Discography, when indicated and correctly performed, is a safe and sometimes powerful complement to the overall clinical context and is not intended to be a stand-alone test. Despite the controversy, this test can provide valuable information regarding the possible discogenic origin of pain and provide intricate details of inner disc morphology and annular disc disruption, when combined with a post-discography CT scan.
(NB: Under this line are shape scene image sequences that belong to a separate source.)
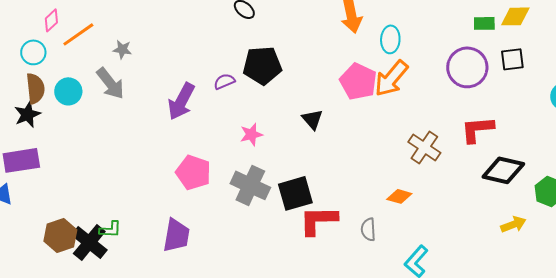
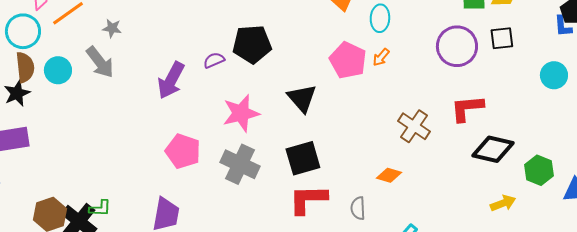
cyan circle: (33, 52) -> (23, 31), size x1.4
orange arrow: (391, 78) -> (381, 57), size x0.5
black triangle: (312, 119) -> (302, 98), size x1.4
pink star: (251, 134) -> (241, 113), size x1.6
black square: (295, 193) -> (303, 158), moved

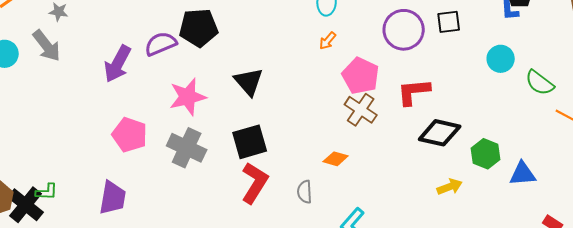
purple semicircle: (214, 60) -> (161, 44), size x1.5
pink pentagon: (348, 60) -> (361, 76), moved
red L-shape: (308, 199) -> (255, 183), turned 123

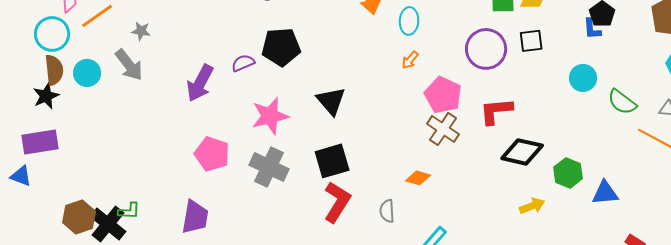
purple semicircle: (161, 44) -> (243, 63), size x0.7

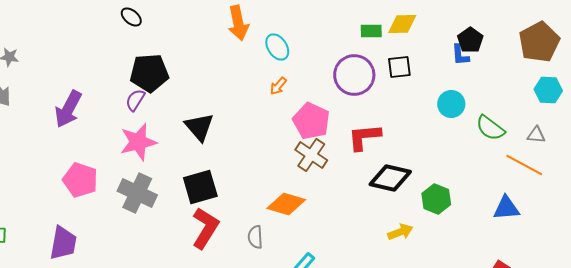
cyan ellipse: (409, 21) -> (277, 47), turned -36
purple semicircle: (243, 63) -> (135, 100), moved, turned -35
orange diamond: (418, 178) -> (286, 204), size x1.5
blue triangle: (605, 193) -> (506, 208), moved

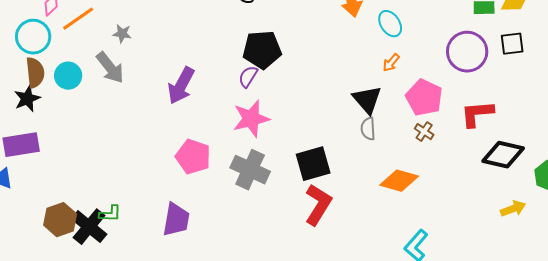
black triangle: (199, 127) -> (367, 100), moved
brown cross: (311, 155) -> (424, 132), size x0.6
gray semicircle: (255, 237) -> (368, 129), moved

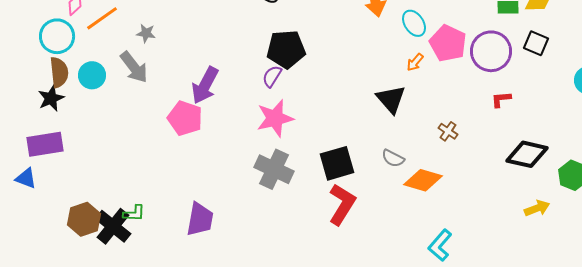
black square: (512, 44) -> (536, 43), turned 30
pink pentagon: (424, 98) -> (448, 43), moved
red L-shape: (477, 114) -> (501, 99), moved, size x0.6
gray semicircle: (368, 129) -> (393, 158), moved, turned -60
pink pentagon: (193, 157) -> (185, 118), moved

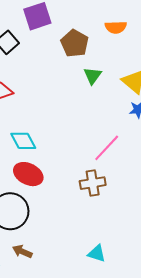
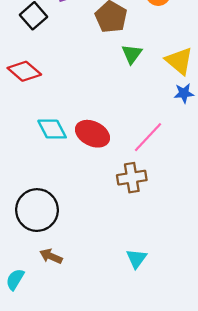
red ellipse: (28, 174) -> (92, 134), moved
cyan triangle: (97, 253) -> (136, 259), turned 48

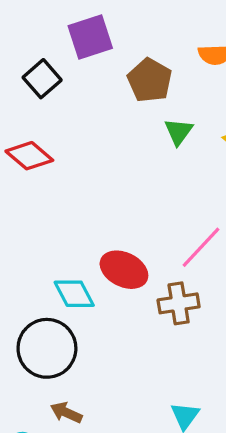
cyan diamond: (52, 129) -> (74, 294), moved
red ellipse: (92, 134) -> (124, 270), moved

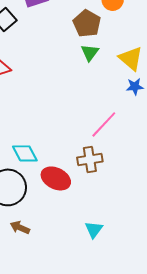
brown pentagon: (150, 80) -> (87, 23), moved
red ellipse: (124, 270) -> (56, 178), moved

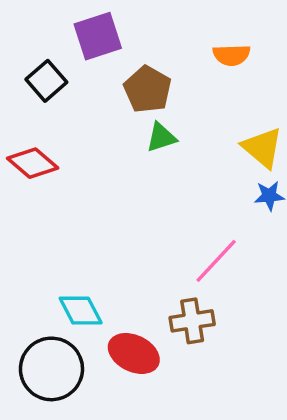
brown pentagon: (87, 23) -> (148, 89), moved
green triangle: (90, 52) -> (161, 137), moved, turned 36

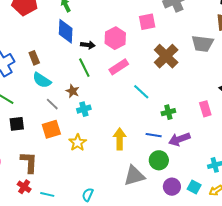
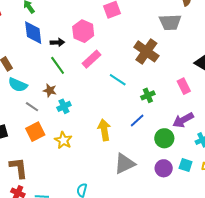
brown cross: (166, 56) -> (146, 51), moved
blue line: (154, 135) -> (137, 121), turned -42
purple arrow: (179, 139) -> (183, 120), moved
green circle: (159, 160) -> (164, 138), moved

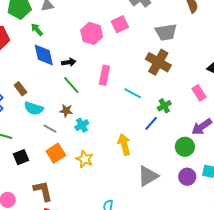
gray trapezoid: (170, 22) -> (166, 32), moved
pink hexagon: (83, 31) -> (92, 33), moved
pink rectangle: (91, 59) -> (104, 75), turned -30
blue line: (137, 121) -> (151, 123), moved

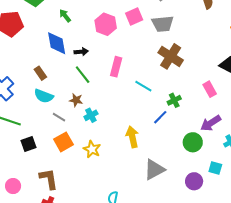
green arrow: (37, 30) -> (65, 16), moved
gray trapezoid: (166, 32) -> (163, 24), moved
brown rectangle: (20, 89) -> (40, 73), moved
purple circle: (187, 177) -> (194, 181), moved

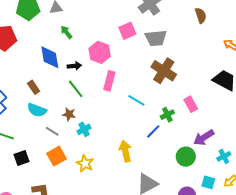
green arrow: (65, 16) -> (66, 32), moved
pink hexagon: (106, 24) -> (100, 52), moved
pink rectangle: (210, 89) -> (191, 104), moved

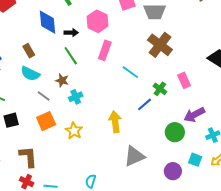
green cross: (167, 115) -> (160, 89), turned -32

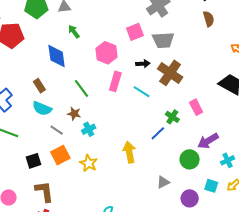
black arrow: (71, 33) -> (143, 64), moved
cyan line: (130, 72) -> (142, 92), moved
black square: (11, 120) -> (33, 161), moved
gray triangle: (134, 156) -> (163, 182), moved, size x0.6

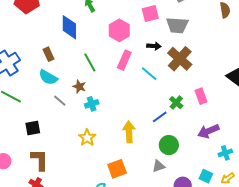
orange square: (60, 155) -> (117, 169), moved
green circle: (190, 159) -> (169, 145), moved

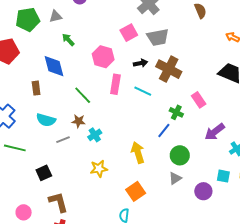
brown rectangle: (49, 54) -> (36, 88), moved, turned 32
gray line: (60, 101) -> (63, 140), turned -48
yellow star: (87, 138) -> (99, 169), turned -30

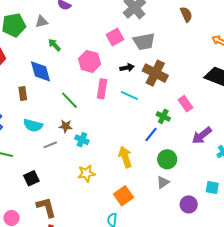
cyan cross: (95, 135) -> (82, 140), turned -32
cyan square: (223, 176) -> (212, 187), moved
purple circle: (203, 191) -> (189, 204), moved

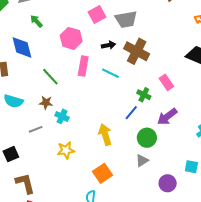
purple arrow: (202, 135) -> (167, 117), moved
gray line: (50, 145) -> (36, 129), moved

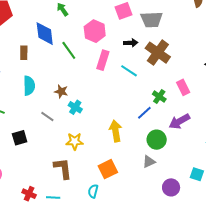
green line: (50, 77) -> (69, 50), moved
cyan semicircle: (13, 101) -> (29, 86), turned -114
gray line: (36, 129) -> (47, 117), turned 48
brown L-shape: (25, 183) -> (63, 168), moved

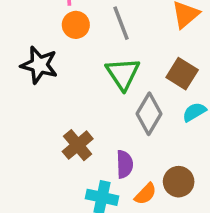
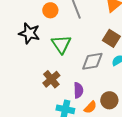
green triangle: (123, 74) -> (61, 44), moved
gray diamond: (149, 114) -> (92, 61), turned 50

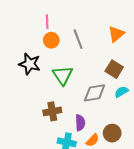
brown cross: (51, 79) -> (52, 111), turned 30

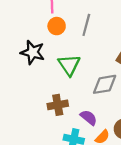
gray line: (78, 39) -> (86, 25), turned 36
purple semicircle: (80, 123) -> (89, 118), turned -49

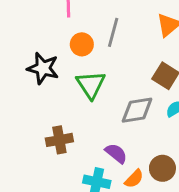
orange circle: (57, 26) -> (82, 44), moved
brown cross: (58, 105) -> (59, 140), moved

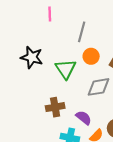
orange circle: (82, 44) -> (91, 56), moved
brown cross: (59, 140) -> (55, 107), moved

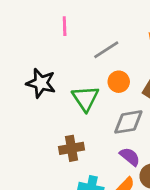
gray line: (82, 32) -> (106, 50), turned 42
purple semicircle: (84, 118) -> (130, 157), moved

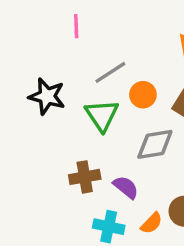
gray line: (106, 50) -> (110, 72), moved
purple semicircle: (130, 157) -> (126, 187), moved

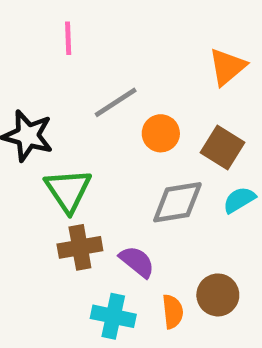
green triangle: (102, 115) -> (68, 190), moved
orange semicircle: (152, 223) -> (173, 312), turned -50

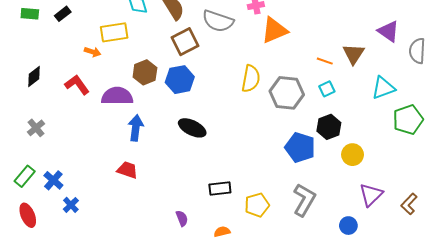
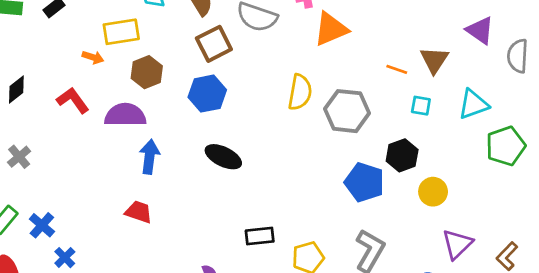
brown hexagon: (145, 72) -> (147, 72), moved
cyan square: (327, 89) -> (421, 106), moved, turned 35

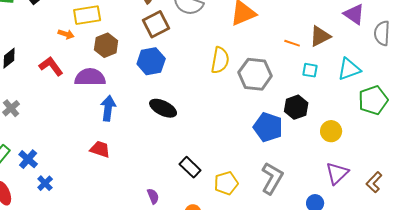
brown triangle: (434, 60) -> (320, 36), turned 30
yellow circle: (433, 192) -> (331, 131), moved
black rectangle: (260, 236) -> (190, 167), turned 50

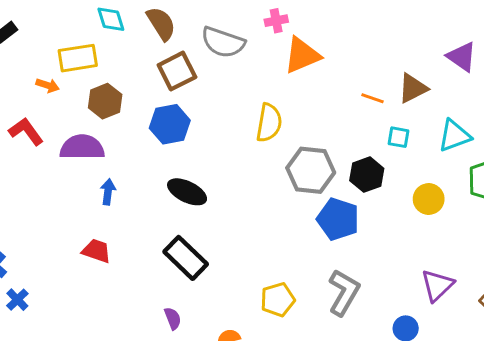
gray hexagon: (255, 74) -> (311, 170), moved
black hexagon: (296, 107) -> (367, 175), moved
blue arrow: (108, 108) -> (108, 192), size x0.7
yellow circle: (331, 131) -> (429, 199), moved
black rectangle: (190, 167) -> (186, 258), moved, size x1.4

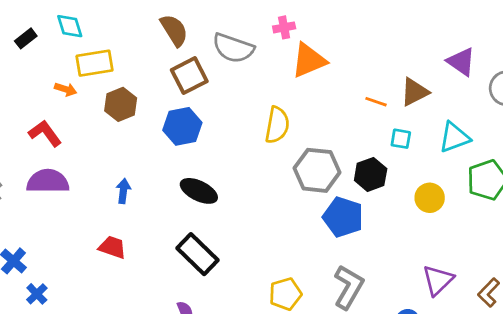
cyan diamond: (111, 19) -> (70, 26), moved
purple semicircle: (82, 147) -> (48, 181), moved

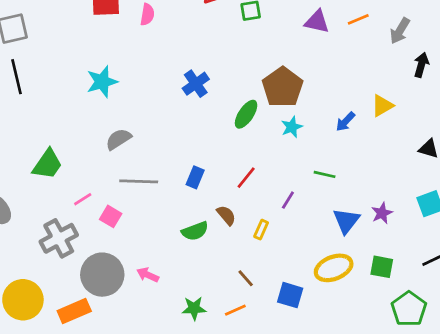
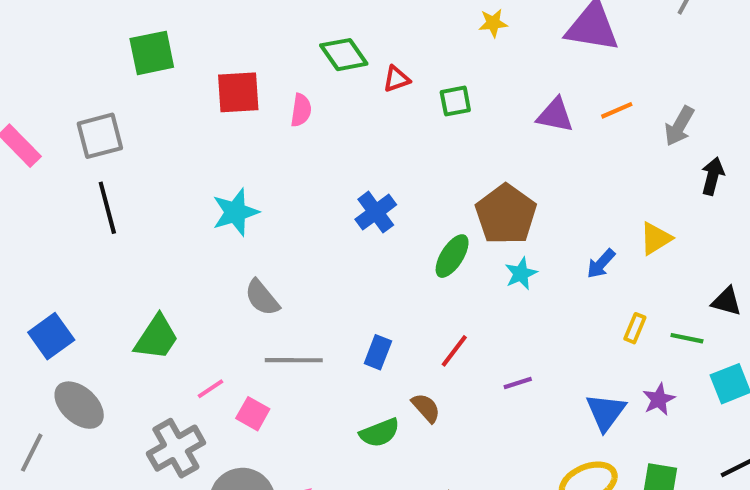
gray semicircle: (118, 139) -> (262, 298), turned -96
green line: (325, 174) -> (687, 338), moved
purple line: (288, 200) -> (518, 383), turned 42
yellow rectangle: (261, 230) -> (635, 328), moved

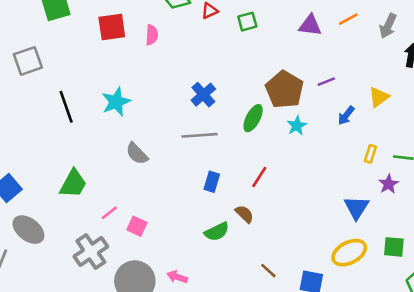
black line: (107, 208) -> (66, 107), moved
gray line: (294, 360) -> (199, 135), moved
purple line: (518, 383) -> (326, 82), moved
purple star: (659, 399) -> (389, 184), moved

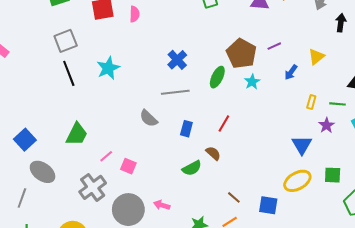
gray square: (28, 61) -> (66, 41), moved
gray semicircle: (137, 154) -> (149, 118), moved

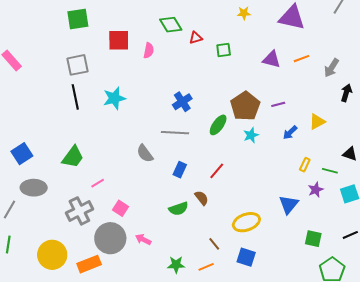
pink square: (128, 166) -> (120, 208), moved
gray ellipse: (43, 172) -> (34, 188), turned -45
yellow ellipse: (297, 181) -> (246, 222), moved

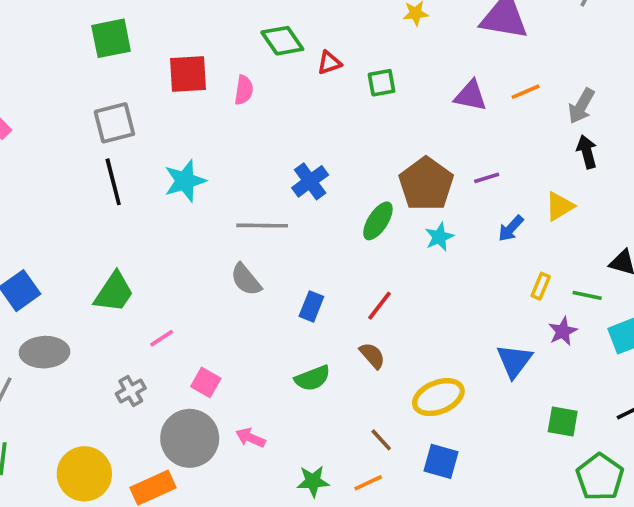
black arrow: (346, 93) -> (587, 152), moved, turned -30
gray line: (175, 133) -> (262, 226), moved
brown semicircle: (202, 198) -> (372, 356), moved
gray cross: (79, 211) -> (131, 391), size x0.6

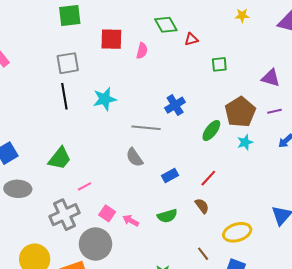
green square: (382, 83) -> (219, 64), moved
purple triangle: (470, 96) -> (271, 78), moved
blue rectangle: (311, 306) -> (170, 175), turned 35
gray cross: (131, 391) -> (65, 215), size x1.8
pink arrow: (250, 438) -> (131, 221), moved

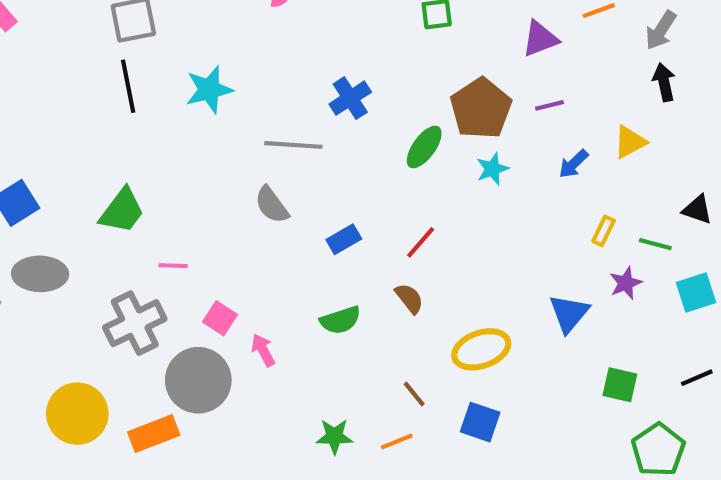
purple triangle: (271, 78) -> (540, 39), turned -36
pink line: (84, 186) -> (173, 266), turned 32
pink arrow: (131, 221) -> (263, 350), moved, turned 35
It is not a screening procedure but rather a confirmatory one. Recent advances in discography technique, including use of pressure-controlled manometry and strict diagnostic criteria, helped to improved validity of this test significantly. In patients with chronic intractable neck or back pain but negative or indeterminate imaging findings who are being considered for surgical intervention, discography can help to localize the symptomatic level and potentially benefit the patients by surgical intervention or by avoiding it in case of “asymptomatic discs.” Newer noninvasive imaging technologies like magnetic resonance spectroscopy, measuring biochemical markers of inflammation that could potentially correlate with “painful disc” on discography, are gradually emerging. They have the potential to replace more invasive disc stimulation tests in the near future, but to this day, discography remains the criterion of standard for the diagnosis of discogenic pain.